How the New Creatures & 3D models of Pokemon X and Y were Built
It is no secret that Pokemon X and Y is a massive hit worldwide. The game sold 4 million copies in the first two days of its release worldwide (2.3 million of these were in Japan alone). Ken Sugimori, Pokeman’s character art director at Game Freak and the guy behind the look and feel of the character is feeling pretty amazing about it all!
More than anything though, Sugimori expressed in a recent interview that he was so happy they were finally out as the design team had had to have them ready by late 2012.
The director Junichi Masuda was emphatic that the scenes be properly researched and that the team should not just come up with stuff out of their heads. Since the game is set in Europe, the team actually had to travel to France to get ideas for the setting.
3D art director Takao Unno said they took elements of what they saw on their trip, “For example, you see wild hares all over the place in the mountains of Europe, so that’s what led to the rabbit-influenced Bunnelby.”
When asked which of the characters made the biggest impression on Sugimori, he said for sure, Xernaus and Yveltal, these are the two legendary creatures on the covers of each version. He also said that he had to get help with them as he was suffering from a bit of “artist’s block” and so he turned to a fellow art designer Yusuke Ohmura who worked on them for a while and then Sugimori finished them up.
3D Models of Pokeman X and Y
Takao Unno and the 3D team at Creatures had to create animated 3D models for each of the 700 or so Pokemon that have ever existed. That’s a mammoth task for sure! Unno said, “Going 3D for them has been in the back of our minds for a while, but we also all agreed that we didn’t want to go 3D if we’d wind up losing Sugimori’s artistic touch on the Pokemon in the process. So we stuck with pixel art for a while, but as time went on, I think we naturally started to think that it was time, in terms of our 3D skills and in terms of being able to use the 3D screen as well.”
Initially, Sugimori had some skepticism about going 3D — “if you think about it, it was really a madman’s idea,” he said. “It meant basically throwing away all of our 2D skills.”

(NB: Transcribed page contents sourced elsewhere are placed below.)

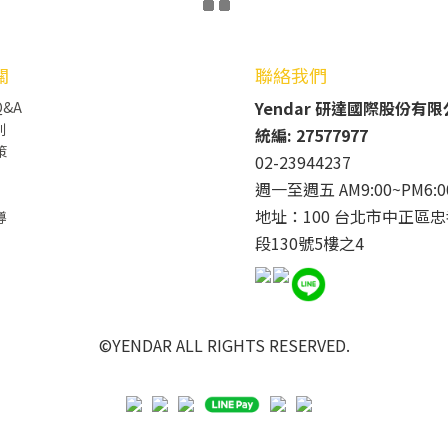
關
聯絡我們
Yendar 研達國際股份有
&A
則
統編: 27577977
策
02-23944237
週一至週五 AM9:00~PM6:0
地址：100 台北市中正區忠
導
段130號5樓之4
©YENDAR ALL RIGHTS RESERVED.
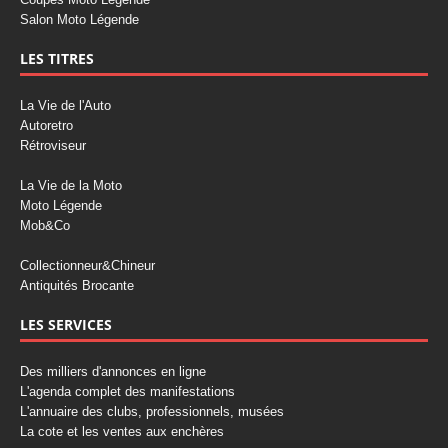
Salon Moto Légende
LES TITRES
La Vie de l'Auto
Autoretro
Rétroviseur
La Vie de la Moto
Moto Légende
Mob&Co
Collectionneur&Chineur
Antiquités Brocante
LES SERVICES
Des milliers d'annonces en ligne
L'agenda complet des manifestations
L'annuaire des clubs, professionnels, musées
La cote et les ventes aux enchères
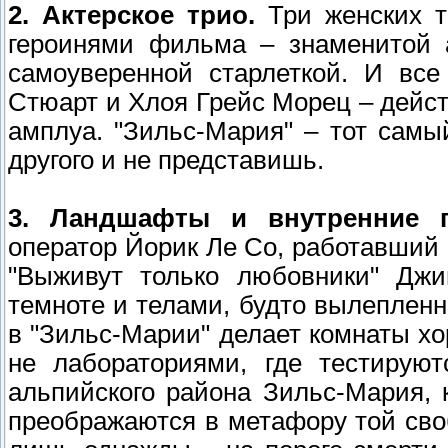
2. Актерское трио.
Три женских т
героинями фильма – знаменитой а
самоуверенной старлеткой. И вс
Стюарт и Хлоя Грейс Морец – дейст
амплуа. "Зильс-Мария" – тот самы
другого и не представишь.
3. Ландшафты и внутренние п
оператор Йорик Ле Со, работавший
"Выживут только любовники" Дж
темноте и телами, будто вылепленн
в "Зильс-Марии" делает комнаты х
не лабораториями, где тестирую
альпийского района Зильс-Мария, 
преображаются в метафору той сво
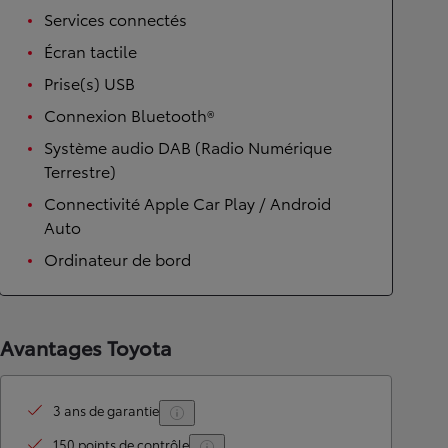
Services connectés
Écran tactile
Prise(s) USB
Connexion Bluetooth®
Système audio DAB (Radio Numérique
Terrestre)
Connectivité Apple Car Play / Android
Auto
Ordinateur de bord
Avantages Toyota
3 ans de garantie
150 points de contrôle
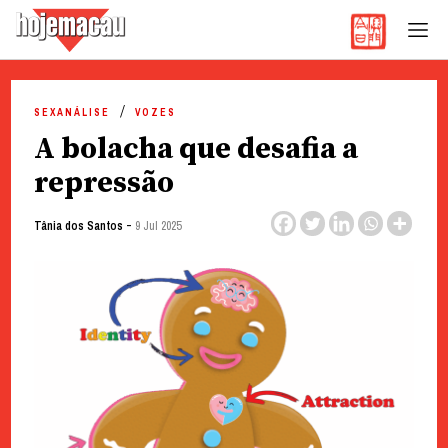
Hoje Macau
Jornal em Língua Portuguesa
Skip
to
SEXANÁLISE
VOZES
content
A bolacha que desafia a
repressão
-
Tânia dos Santos
9 Jul 2025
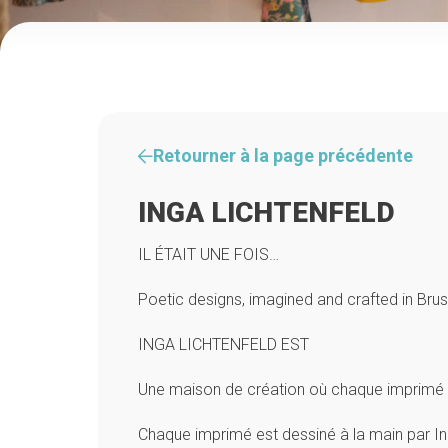
Retourner à la page précédente
INGA LICHTENFELD
IL ÉTAIT UNE FOIS…
Poetic designs, imagined and crafted in Brus
INGA LICHTENFELD EST
Une maison de création où chaque imprimé
Chaque imprimé est dessiné à la main par I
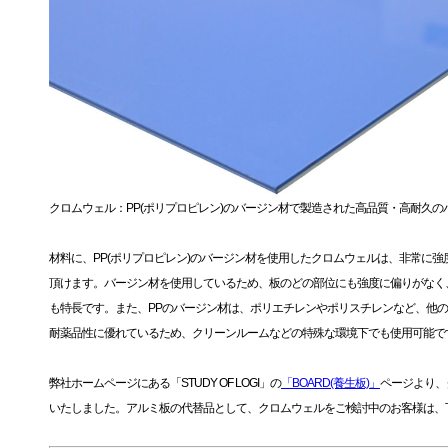
クロムウェル：PP(ポリプロピレン)のバージン材で製造された高品質・高耐久の
材料に、PP(ポリプロピレン)のバージン材を使用したクロムウェルは、非常に
頂けます。バージン材を使用しているため、板のどの部位にも強度に偏りがなく
も特長です。また、PPのバージン材は、ポリエチレンやポリスチレンなど、他
耐薬品性に優れているため、クリーンルームなどの特殊な環境下でも使用可能で
弊社ホームページにある「STUDY OF LOGI」の
「BOARD(養生板)」
ページより、
いたしました。アルミ板の代替品として、クロムウェルをご検討中のお客様は、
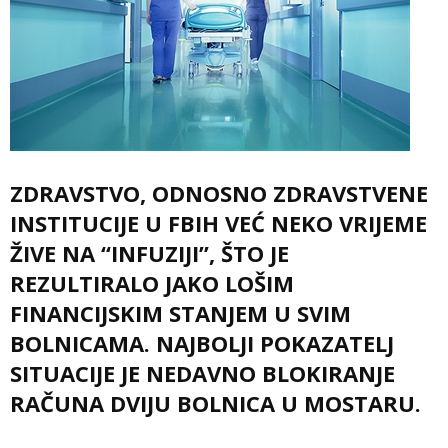
ZDRAVSTVO, ODNOSNO ZDRAVSTVENE
INSTITUCIJE U FBIH VEĆ NEKO VRIJEME
ŽIVE NA “INFUZIJI”, ŠTO JE
REZULTIRALO JAKO LOŠIM
FINANCIJSKIM STANJEM U SVIM
BOLNICAMA. NAJBOLJI POKAZATELJ
SITUACIJE JE NEDAVNO BLOKIRANJE
RAČUNA DVIJU BOLNICA U MOSTARU.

So what was the reason for their success?
Unno said that it boiled down to an attention to detail. “Right at the very end,” he said, “we begged the programmers to add light or dark thicknesses to the outlines around each 3D model, so they’ll look closer to the 2D illustrations. I think that had a really huge effect on the results. Before that fix, the 3D models looked a lot more robotic, but now I think they’re much more like Pokemon.”